“I stole your laurels,” said Margaret, and she seemed to snap out the words.

“You could have had the laurels,” said Annie, “without stealing, if I could have given them to you. It is not the laurels that matter. It is you.”

“I will kill myself if it ever is known,” said Margaret in a low horrified whisper. She cowered.

“It will never be known unless you yourself tell it,” said Annie.

“I cannot tell,” said Margaret. “I have thought it all over. I cannot tell and yet, how can I live and not tell?”

“I suppose,” said Alice Mendon, “that always when people do wrong, they have to endure punishment. I suppose that is your punishment, Margaret. You have always loved yourself and now you will have to despise yourself. I don't see any way out of it.”
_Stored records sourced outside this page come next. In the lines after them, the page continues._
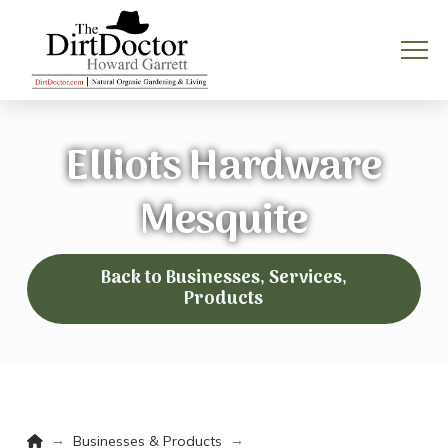
Elliots Hardware
Mesquite
Back to Businesses, Services,
Products
Home
→
→
Businesses & Products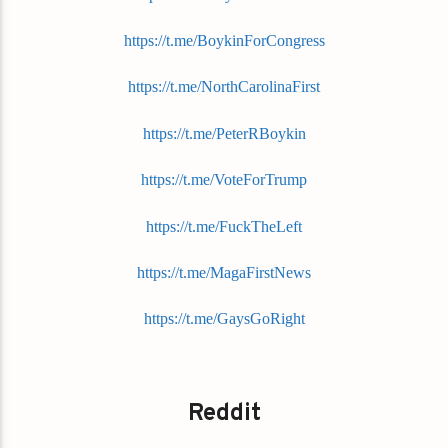
https://t.me/BoykinForCongress
https://t.me/NorthCarolinaFirst
https://t.me/PeterRBoykin
https://t.me/VoteForTrump
https://t.me/FuckTheLeft
https://t.me/MagaFirstNews
https://t.me/GaysGoRight
Reddit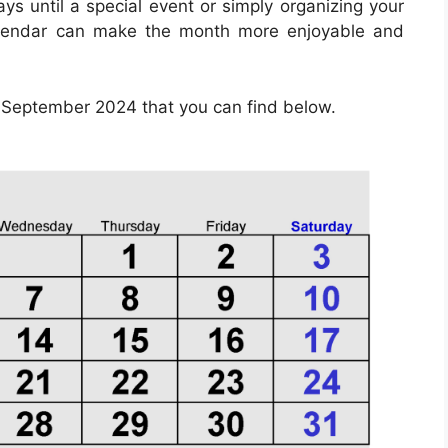
ys until a special event or simply organizing your
calendar can make the month more enjoyable and
 September 2024 that you can find below.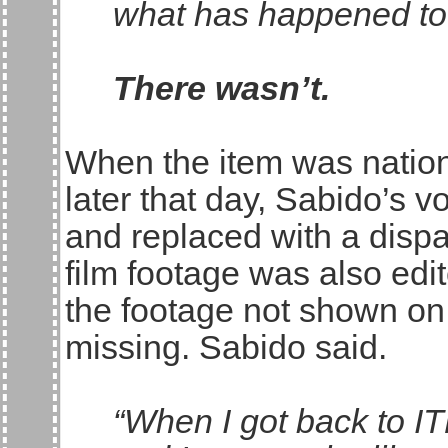
what has happened to
There wasn’t.
When the item was natio
later that day, Sabido’s
and replaced with a dispa
film footage was also ed
the footage not shown on
missing. Sabido said.
“When I got back to I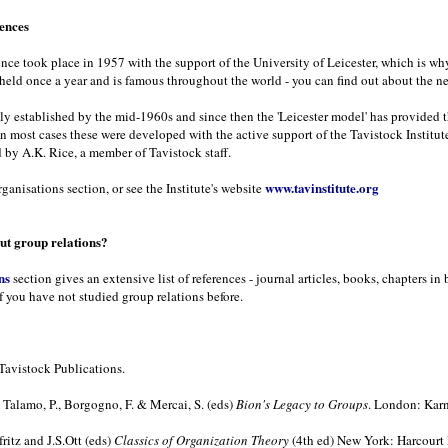
rences
rence took place in 1957 with the support of the University of Leicester, which is wh
 held once a year and is famous throughout the world - you can find out about the n
ely established by the mid-1960s and since then the 'Leicester model' has provided 
In most cases these were developed with the active support of the Tavistock Institute
 by A.K. Rice, a member of Tavistock staff.
www.tavinstitute.org
ganisations section, or see the Institute's website
t group relations?
ns
section gives an extensive list of references - journal articles, books, chapters 
f you have not studied group relations before.
Tavistock Publications.
Talamo, P., Borgogno, F. & Mercai, S. (eds)
Bion's Legacy to Groups
. London: Karn
ritz and J.S.Ott (eds)
Classics of Organization Theory
(4th ed) New York: Harcourt 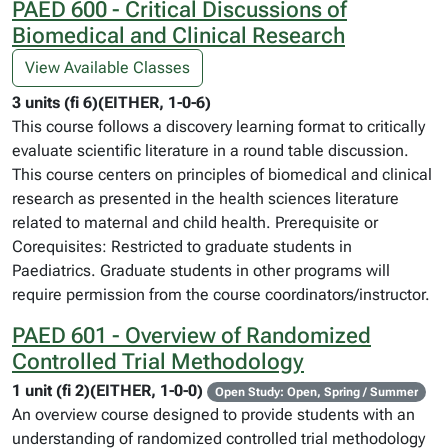
PAED 600 - Critical Discussions of
Biomedical and Clinical Research
View Available Classes
3 units (fi 6)(EITHER, 1-0-6)
This course follows a discovery learning format to critically
evaluate scientific literature in a round table discussion.
This course centers on principles of biomedical and clinical
research as presented in the health sciences literature
related to maternal and child health. Prerequisite or
Corequisites: Restricted to graduate students in
Paediatrics. Graduate students in other programs will
require permission from the course coordinators/instructor.
PAED 601 - Overview of Randomized
Controlled Trial Methodology
1 unit (fi 2)(EITHER, 1-0-0)
Open Study: Open, Spring / Summer
An overview course designed to provide students with an
understanding of randomized controlled trial methodology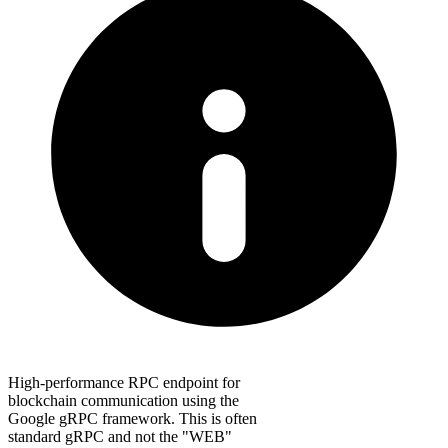
High-performance RPC endpoint for
blockchain communication using the
Google gRPC framework. This is often
standard gRPC and not the "WEB"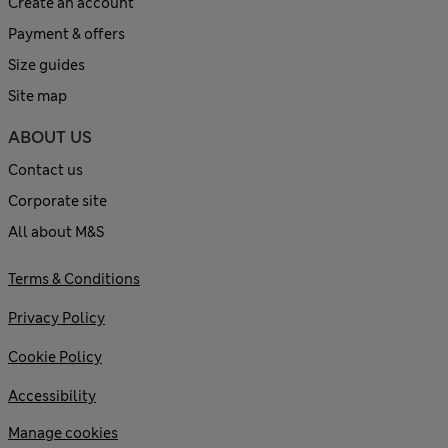
Create an account
Payment & offers
Size guides
Site map
ABOUT US
Contact us
Corporate site
All about M&S
Terms & Conditions
Privacy Policy
Cookie Policy
Accessibility
Manage cookies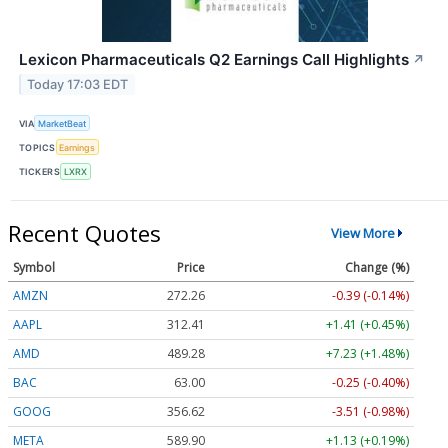
Lexicon Pharmaceuticals Q2 Earnings Call Highlights
↗
Today 17:03 EDT
VIA
MarketBeat
TOPICS
Earnings
TICKERS
LXRX
Recent Quotes
View More
Symbol
Price
Change (%)
AMZN
272.26
-0.39 (-0.14%)
AAPL
312.41
+1.41 (+0.45%)
AMD
489.28
+7.23 (+1.48%)
BAC
63.00
-0.25 (-0.40%)
GOOG
356.62
-3.51 (-0.98%)
META
589.90
+1.13 (+0.19%)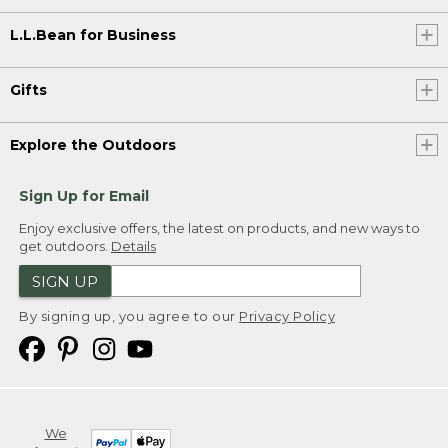
L.L.Bean for Business
Gifts
Explore the Outdoors
Sign Up for Email
Enjoy exclusive offers, the latest on products, and new ways to
get outdoors.
Details
SIGN UP
By signing up, you agree to our
Privacy Policy
We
“I am not the only woman who does such things,” said Margaret, and there was defiance in her tone.

“No doubt, you have company,” said Alice. “That does not make it easier for you.” Alice, large and fair in her white draperies, towered over Margaret Edes like an embodied conscience. She was almost unendurable, like the ideal of which the other woman had fallen short. Her mere presence was maddening. Margaret actually grimaced at her.

“It is easy for you to preach,” said she, “very easy, Alice Mendon. You have not a nerve in your whole body. You have not an ungratified ambition. You neither love nor hate yourself, or other people. You want nothing on earth enough to make the lack of it disturb you.”

“How well you read me,” said Alice and she smiled a large calm smile as a statue might smile, could she relax her beautiful marble mouth.